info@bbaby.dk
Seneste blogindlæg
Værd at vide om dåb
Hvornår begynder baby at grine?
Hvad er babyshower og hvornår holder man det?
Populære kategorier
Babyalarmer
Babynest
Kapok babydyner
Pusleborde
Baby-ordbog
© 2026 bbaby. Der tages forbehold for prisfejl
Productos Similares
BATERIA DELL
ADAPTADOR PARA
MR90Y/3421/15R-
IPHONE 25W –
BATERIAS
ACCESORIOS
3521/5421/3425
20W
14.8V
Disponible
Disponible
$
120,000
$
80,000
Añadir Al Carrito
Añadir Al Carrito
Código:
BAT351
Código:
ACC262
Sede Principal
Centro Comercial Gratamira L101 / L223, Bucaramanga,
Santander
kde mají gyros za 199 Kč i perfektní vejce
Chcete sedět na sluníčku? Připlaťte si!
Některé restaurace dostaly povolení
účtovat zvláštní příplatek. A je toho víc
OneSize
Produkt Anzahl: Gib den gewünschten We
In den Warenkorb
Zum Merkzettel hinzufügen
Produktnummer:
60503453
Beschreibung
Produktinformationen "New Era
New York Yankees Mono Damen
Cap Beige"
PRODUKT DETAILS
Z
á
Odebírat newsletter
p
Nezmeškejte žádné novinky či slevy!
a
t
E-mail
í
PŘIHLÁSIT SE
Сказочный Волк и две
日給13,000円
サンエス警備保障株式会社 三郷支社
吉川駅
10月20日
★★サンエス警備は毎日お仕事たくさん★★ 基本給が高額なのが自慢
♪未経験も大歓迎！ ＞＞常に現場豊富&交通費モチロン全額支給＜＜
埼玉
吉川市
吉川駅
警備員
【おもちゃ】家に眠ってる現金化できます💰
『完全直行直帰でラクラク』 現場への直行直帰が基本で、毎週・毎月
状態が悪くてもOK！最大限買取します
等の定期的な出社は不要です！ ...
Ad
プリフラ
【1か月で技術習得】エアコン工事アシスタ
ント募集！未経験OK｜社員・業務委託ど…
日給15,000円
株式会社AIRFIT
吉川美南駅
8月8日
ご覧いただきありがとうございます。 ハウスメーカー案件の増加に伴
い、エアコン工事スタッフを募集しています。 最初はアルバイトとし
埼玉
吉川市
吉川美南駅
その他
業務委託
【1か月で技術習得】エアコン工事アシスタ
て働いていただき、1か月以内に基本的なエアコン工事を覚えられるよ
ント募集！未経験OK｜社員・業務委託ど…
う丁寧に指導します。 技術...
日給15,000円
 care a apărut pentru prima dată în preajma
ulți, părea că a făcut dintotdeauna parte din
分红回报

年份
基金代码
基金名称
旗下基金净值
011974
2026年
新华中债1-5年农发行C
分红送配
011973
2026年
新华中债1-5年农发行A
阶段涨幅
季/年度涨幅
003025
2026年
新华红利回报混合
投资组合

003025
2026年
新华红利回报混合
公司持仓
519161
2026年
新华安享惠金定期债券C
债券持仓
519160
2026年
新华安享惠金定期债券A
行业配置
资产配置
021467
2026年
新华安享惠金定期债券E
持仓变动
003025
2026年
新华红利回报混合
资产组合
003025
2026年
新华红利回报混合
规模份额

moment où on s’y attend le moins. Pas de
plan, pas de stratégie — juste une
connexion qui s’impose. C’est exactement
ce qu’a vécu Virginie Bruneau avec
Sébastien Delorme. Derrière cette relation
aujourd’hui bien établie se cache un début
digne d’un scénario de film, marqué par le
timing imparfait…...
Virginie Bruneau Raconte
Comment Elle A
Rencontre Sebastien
---
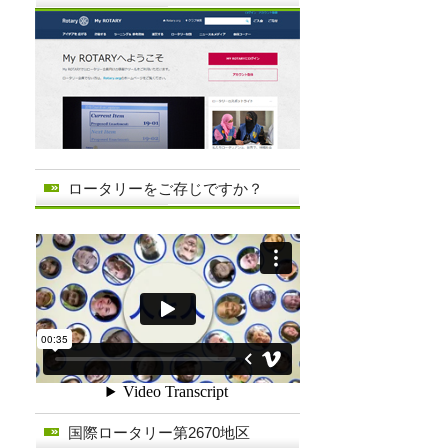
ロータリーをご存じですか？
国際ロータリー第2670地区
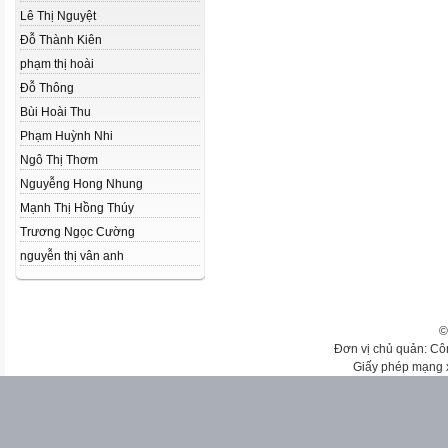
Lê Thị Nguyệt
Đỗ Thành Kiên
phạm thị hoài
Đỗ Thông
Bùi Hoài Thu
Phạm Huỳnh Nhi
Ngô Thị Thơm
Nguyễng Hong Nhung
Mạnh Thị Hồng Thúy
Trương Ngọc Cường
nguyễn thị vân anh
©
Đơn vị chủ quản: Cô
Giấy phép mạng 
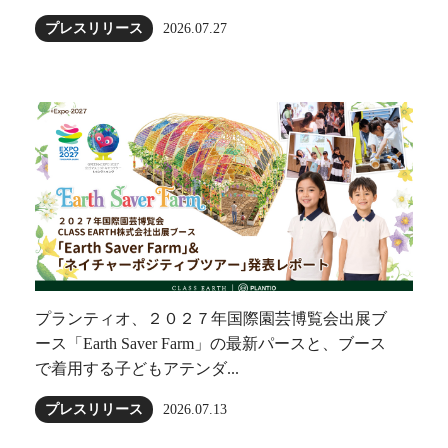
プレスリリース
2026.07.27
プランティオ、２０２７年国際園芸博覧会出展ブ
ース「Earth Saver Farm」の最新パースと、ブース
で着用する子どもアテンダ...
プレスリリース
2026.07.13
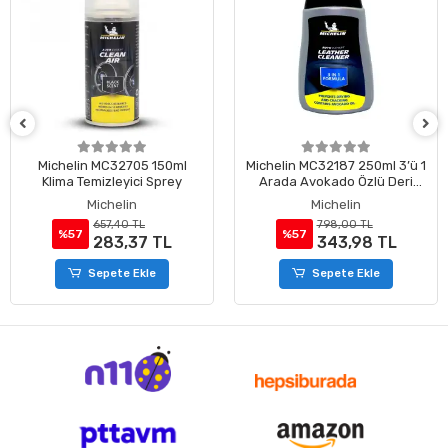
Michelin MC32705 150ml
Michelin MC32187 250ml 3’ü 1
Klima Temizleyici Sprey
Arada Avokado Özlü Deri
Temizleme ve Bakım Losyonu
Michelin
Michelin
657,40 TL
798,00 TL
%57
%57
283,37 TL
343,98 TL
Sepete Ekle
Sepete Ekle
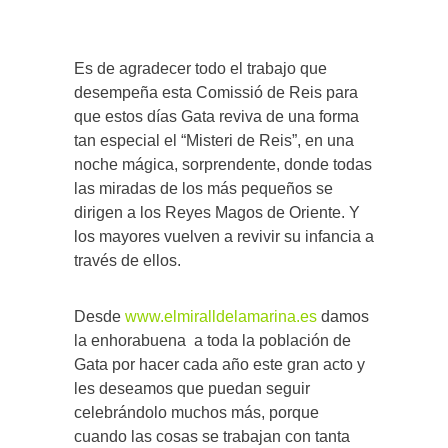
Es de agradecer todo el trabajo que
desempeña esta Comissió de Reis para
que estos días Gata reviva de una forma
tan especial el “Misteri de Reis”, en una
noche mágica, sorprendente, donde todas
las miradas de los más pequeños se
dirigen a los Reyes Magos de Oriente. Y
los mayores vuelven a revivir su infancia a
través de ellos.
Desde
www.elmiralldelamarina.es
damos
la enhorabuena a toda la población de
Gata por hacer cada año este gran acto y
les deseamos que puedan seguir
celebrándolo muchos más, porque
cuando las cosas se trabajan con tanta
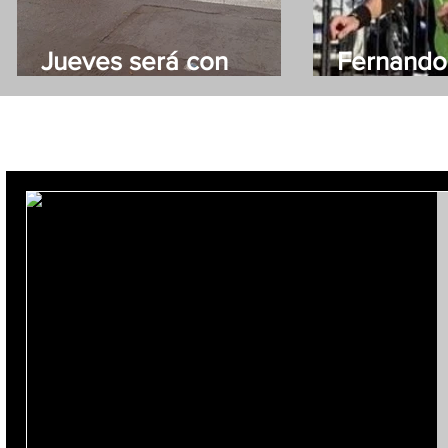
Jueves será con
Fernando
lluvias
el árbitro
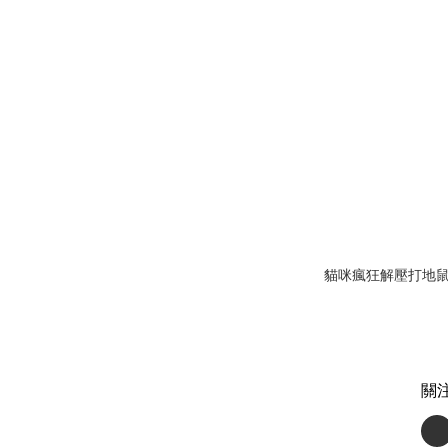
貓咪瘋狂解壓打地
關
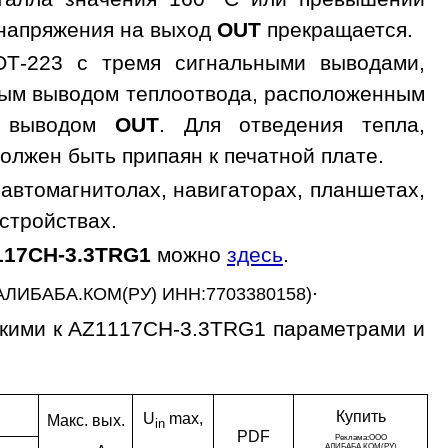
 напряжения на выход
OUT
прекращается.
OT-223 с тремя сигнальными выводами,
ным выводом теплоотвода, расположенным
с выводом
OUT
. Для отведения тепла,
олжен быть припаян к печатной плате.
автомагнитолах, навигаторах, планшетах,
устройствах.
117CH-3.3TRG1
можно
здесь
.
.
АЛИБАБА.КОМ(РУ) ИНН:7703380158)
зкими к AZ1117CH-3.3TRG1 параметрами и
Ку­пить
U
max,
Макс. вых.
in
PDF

# WHAT TO DO
In the listing above, find the line containing "新华安享惠金定期债券A" and the line containing "Rencontre Sebastien". Output them and every line between, exactly, and nothing else.

# RESPONSE TO THIS EXERCISE
新华安享惠金定期债券A
行业配置
资产配置
021467
2026年
新华安享惠金定期债券E
持仓变动
003025
2026年
新华红利回报混合
资产组合
003025
2026年
新华红利回报混合
规模份额

moment où on s’y attend le moins. Pas de
plan, pas de stratégie — juste une
connexion qui s’impose. C’est exactement
ce qu’a vécu Virginie Bruneau avec
Sébastien Delorme. Derrière cette relation
aujourd’hui bien établie se cache un début
digne d’un scénario de film, marqué par le
timing imparfait…...
Virginie Bruneau Raconte
Comment Elle A
Rencontre Sebastien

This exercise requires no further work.